By Bob Hertzel
MORGANTOWN — For a sports writer in this neck of the woods, Rich Rodriguez has become the gift that keeps on giving.
This is the slow time of the year around here, finals week, graduation, a time when a sports columnist has to wrack his brain — or what’s left of it after dealing with the likes of Pacman Jones and Chris Henry — to come up with a story idea.
Not this year.
Rich Rodriguez has seen to that.
It’s like they say about the weather. Don’t like it? Wait a minute; it will change.
Don’t have anything to write about? Wait a minute; Rodriguez will come up with something.
You may recall that when Rodriguez coached at West Virginia, very little from the past was left untouched. He needed new uniforms, a smoking helmet, a new offense, a new defense, a new introduction into the stadium.
If they huddled in the past, he didn’t huddle. He had a new offense, a new defense.
He controlled everything, except the line of scrimmage against Pitt.
Now he’s at Michigan and nothing’s changed with him, although you expect everything to change with Michigan.
It has begun already as he has already begun messing with tradition and, in the process, teed off not only one of the school’s all-time great players, but one who is the anti-Pac-Man.
Rich Rodriguez has given the revered No. 1 jersey to a defensive back, after almost three decades of it belonging to a wide receiver.
Braylon Edwards, now with the Cleveland Browns and a man who has established a $500,000 scholarship fund for what he thought would be the receivers who carried on the No. 1 tradition, is upset.
There aren’t many athletes around like Braylon Edwards. He followed in his father’s footsteps at Michigan and, when given the big money that comes with being a No. 1 — there’s that number again — draft pick of the Cleveland Browns, he put it to good use.
No raining dollar bills at a strip club. Instead, he started this $500,000 scholarship at his school and a year later initiated a $1 million scholarship fund for 100 Cleveland school kids to attend college.

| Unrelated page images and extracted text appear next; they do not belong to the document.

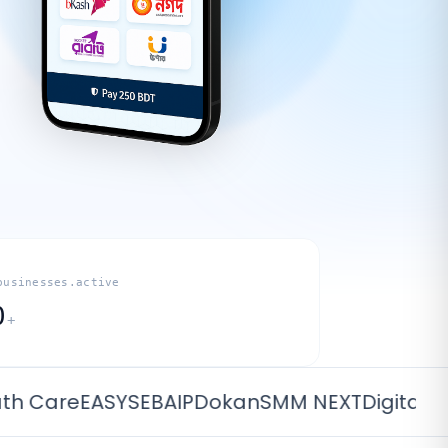
businesses.active
0
+
are
EASYSEBA
IPDokan
SMM NEXT
Digital Sub S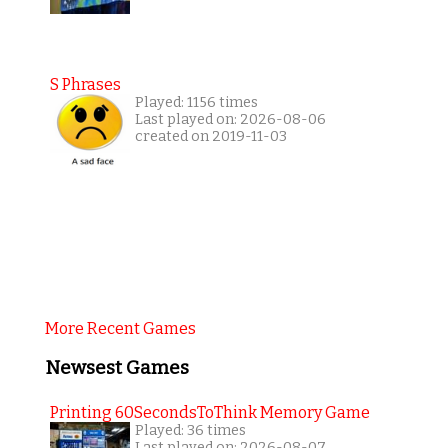
S Phrases
Played: 1156 times
Last played on: 2026-08-06
created on 2019-11-03
More Recent Games
Newsest Games
Printing 60SecondsToThink Memory Game
Played: 36 times
Last played on: 2026-08-07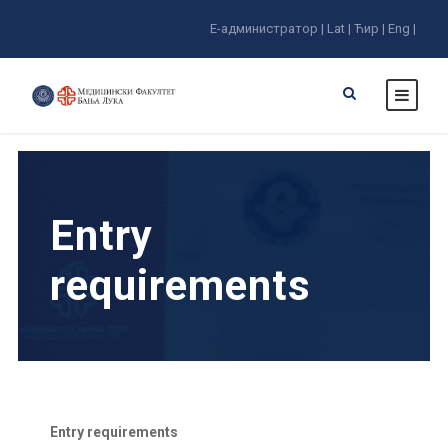
E-администратор |
Lat |
Ћир |
Eng |
Entry
requirements
Entry requirements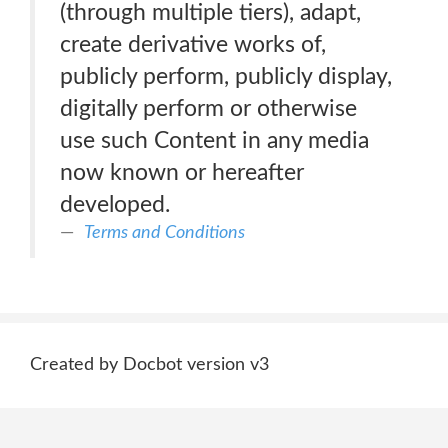
(through multiple tiers), adapt,
create derivative works of,
publicly perform, publicly display,
digitally perform or otherwise
use such Content in any media
now known or hereafter
developed.
Terms and Conditions
Created by Docbot version v3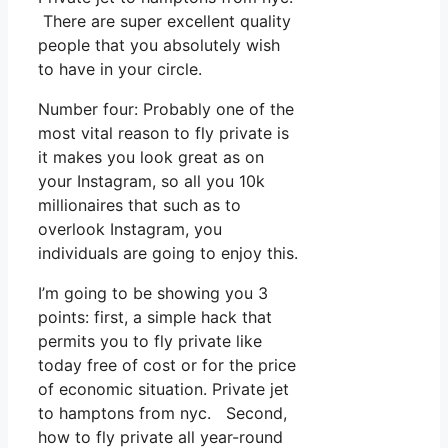
There are super excellent quality
people that you absolutely wish
to have in your circle.
Number four: Probably one of the
most vital reason to fly private is
it makes you look great as on
your Instagram, so all you 10k
millionaires that such as to
overlook Instagram, you
individuals are going to enjoy this.
I’m going to be showing you 3
points: first, a simple hack that
permits you to fly private like
today free of cost or for the price
of economic situation. Private jet
to hamptons from nyc. Second,
how to fly private all year-round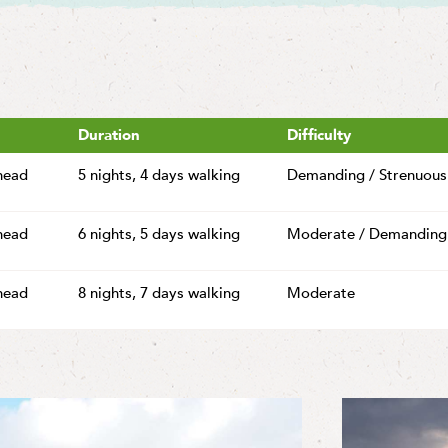
Duration
Difficulty
head
5 nights,
4 days walking
Demanding / Strenuous
head
6 nights,
5 days walking
Moderate / Demanding
head
8 nights,
7 days walking
Moderate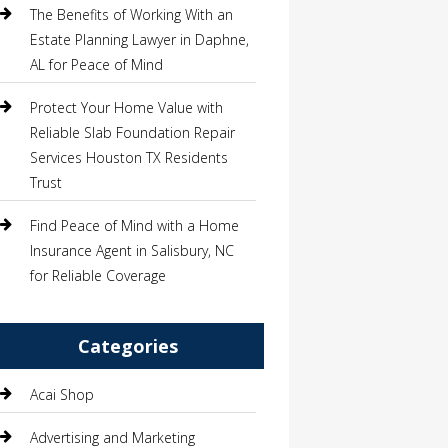
The Benefits of Working With an
Estate Planning Lawyer in Daphne,
AL for Peace of Mind
Protect Your Home Value with
Reliable Slab Foundation Repair
Services Houston TX Residents
Trust
Find Peace of Mind with a Home
Insurance Agent in Salisbury, NC
for Reliable Coverage
Categories
Acai Shop
Advertising and Marketing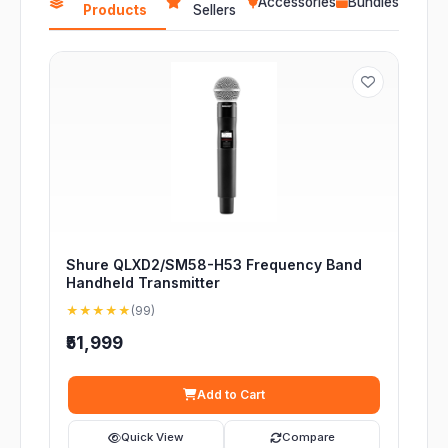
Accessories
Bundles
Products
Sellers
Shure QLXD2/SM58-H53 Frequency Band
Handheld Transmitter
★★★★★
(99)
₹51,999
Add to Cart
Quick View
Compare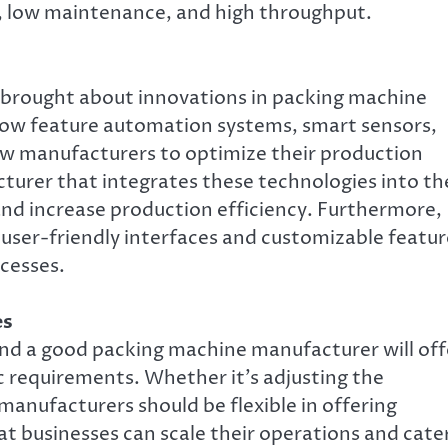
, low maintenance, and high throughput.
 brought about innovations in packing machine
now feature automation systems, smart sensors,
w manufacturers to optimize their production
turer that integrates these technologies into th
and increase production efficiency. Furthermore,
ser-friendly interfaces and customizable featur
ocesses.
es
and a good packing machine manufacturer will off
c requirements. Whether it’s adjusting the
 manufacturers should be flexible in offering
t businesses can scale their operations and cate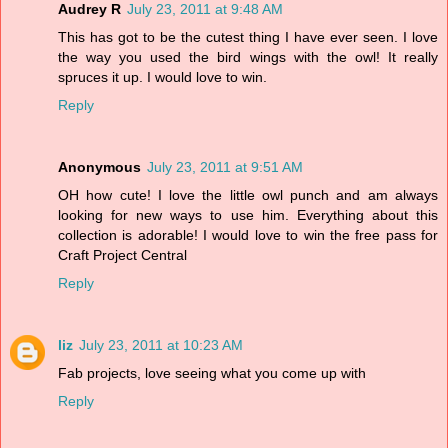
Audrey R
July 23, 2011 at 9:48 AM
This has got to be the cutest thing I have ever seen. I love
the way you used the bird wings with the owl! It really
spruces it up. I would love to win.
Reply
Anonymous
July 23, 2011 at 9:51 AM
OH how cute! I love the little owl punch and am always
looking for new ways to use him. Everything about this
collection is adorable! I would love to win the free pass for
Craft Project Central
Reply
liz
July 23, 2011 at 10:23 AM
Fab projects, love seeing what you come up with
Reply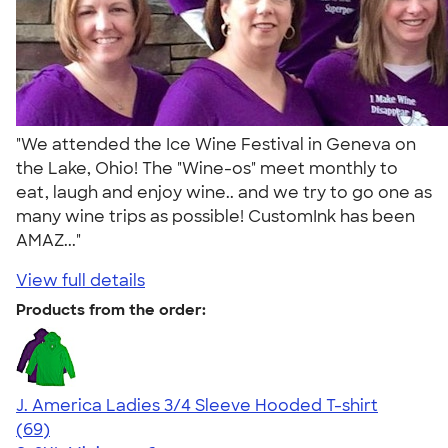
"We attended the Ice Wine Festival in Geneva on
the Lake, Ohio! The "Wine-os" meet monthly to
eat, laugh and enjoy wine.. and we try to go one as
many wine trips as possible! CustomInk has been
AMAZ..."
View full details
Products from the order:
J. America Ladies 3/4 Sleeve Hooded T-shirt
4.55
69
(69)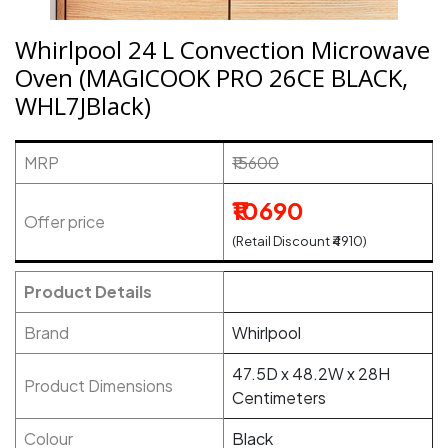
Whirlpool 24 L Convection Microwave
Oven (MAGICOOK PRO 26CE BLACK,
WHL7JBlack)
MRP
₹15600
₹10690
Offer price
(Retail Discount ₹4910)
Product Details
Brand
Whirlpool
47.5D x 48.2W x 28H
Product Dimensions
Centimeters
Colour
Black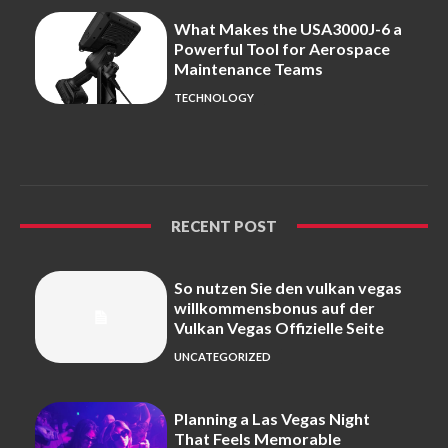
What Makes the USA3000J-6 a
Powerful Tool for Aerospace
Maintenance Teams
TECHNOLOGY
RECENT POST
So nutzen Sie den vulkan vegas
willkommensbonus auf der
Vulkan Vegas Offizielle Seite
UNCATEGORIZED
Planning a Las Vegas Night
That Feels Memorable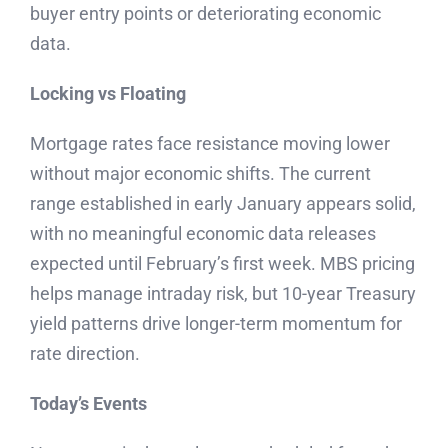
buyer entry points or deteriorating economic
data.
Locking vs Floating
Mortgage rates face resistance moving lower
without major economic shifts. The current
range established in early January appears solid,
with no meaningful economic data releases
expected until February’s first week. MBS pricing
helps manage intraday risk, but 10-year Treasury
yield patterns drive longer-term momentum for
rate direction.
Today’s Events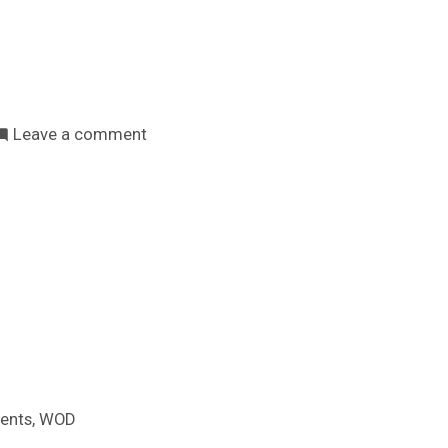
on
Leave a comment
Tenorio
Rural
Bootcamp
é
un
espazo
inclusivo
,
ents
WOD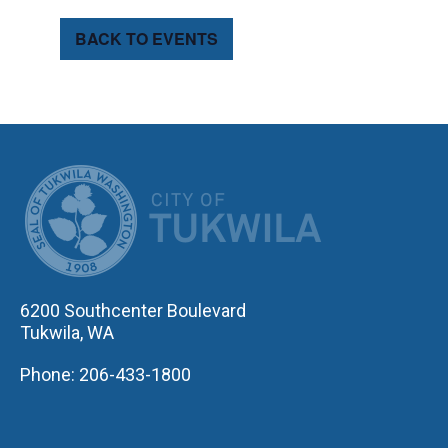
BACK TO EVENTS
CITY OF TUK
6200 Southcenter Boulevard
Tukwila, WA
Phone: 206-433-1800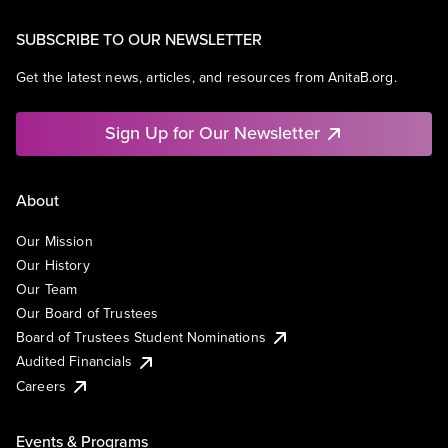
SUBSCRIBE TO OUR NEWSLETTER
Get the latest news, articles, and resources from AnitaB.org.
Sign Up for Our Newsletter
About
Our Mission
Our History
Our Team
Our Board of Trustees
Board of Trustees Student Nominations
Audited Financials
Careers
Events & Programs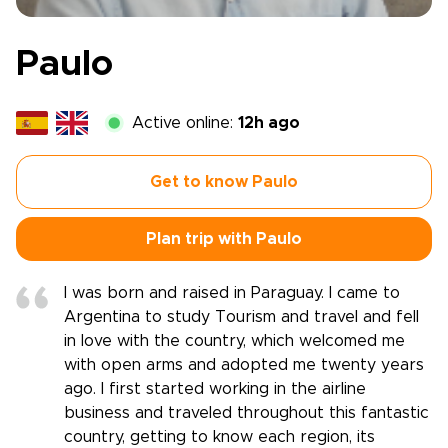
Paulo
Active online:
12h ago
Get to know Paulo
Plan trip with Paulo
I was born and raised in Paraguay. I came to
Argentina to study Tourism and travel and fell
in love with the country, which welcomed me
with open arms and adopted me twenty years
ago. I first started working in the airline
business and traveled throughout this fantastic
country, getting to know each region, its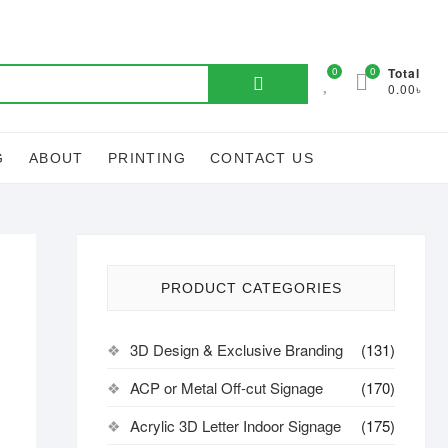
Search
0
0
Total
0.00৳
for:
G
ABOUT
PRINTING
CONTACT US
PRODUCT CATEGORIES
3D Design & Exclusive Branding
(131)
ACP or Metal Off-cut Signage
(170)
Acrylic 3D Letter Indoor Signage
(175)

The No. 1 uniform meant a lot to Edwards. It has belonged exclusively to a wide receiver since 1979, dating back to Chris Carter. It wasn’t something that was given out arbitrarily, as Edwards learned. He had to work for it, his first two years not being allowed to wear No. 1 by coach Lloyd Carr.
Following a strong sophomore season in which he caught 67 passes for 1,035 yards and 10 touchdowns, Carr awarded him the jersey, but hinted he’d better keep playing well to keep it.
“You might see him wear No. 1 one day and No. 80 the next,” Carr said.
The jersey had huge meaning to Edwards.
“I have been following Michigan football for a long time and noticed that all the great receivers wore No. 1 like Anthony Carter, David Terrell and Derrick Alexander, and I just wanted to be part of that tradition,” he said then.
“Coach Carr told me in my freshman year that they wanted me to prove myself first. Coach Carr came to me after last season and said that I had proved myself and if I still wanted to wear No. 1 I could.”
And so, when he could, he set up the scholarship fund, thinking he’d have a say in who wore the jersey but certainly thinking it would be earned by a wide receiver.
That is why he was so shaken when Rodriguez issued it to a freshman defensive back.
Now it’s true that Edwards didn’t specify that it go to a wide receiver when he set up the scholarship fund, thinking, perhaps, that was understood.
The scholarship’s Web page lists only this as the requirements:
“The Scholarship Endowment for the University of Michigan’s No. 1 football jersey was announced in April 2006. The charitable gift provides support to a student/athlete wearing the No. 1 football jersey. The scholarship endowment will recognize future athletes who demonstrate character and commitment both on and off the field. Athletes wearing the No. 1 jersey are selected by U-M's coaching staff.”
But he also noted that he and Carr set up three requirements for the jersey’s use, telling The Detroit Free Press:
“There are three criteria to receive it: first, no freshmen; second, the GPA; third, off-the-field conduct.”
And so it was that Edwards voiced his opinion during an online chat session on ESPN.com and then an interview with Mike Tirico this week.
“I am already mad that Rich Rod gave the No. 1 jersey to someone other than wide receiver, which is breaking tradition,” Edwards wrote in his chat, promising to call Rodriguez to discuss the matter.
One suspects Rodriguez, who has done enough to ruffle the feathers at Michigan and some other place that he called home, will change his thinking on this, unless …
Unless he has a new helmet and fight song in mind for Michigan, too.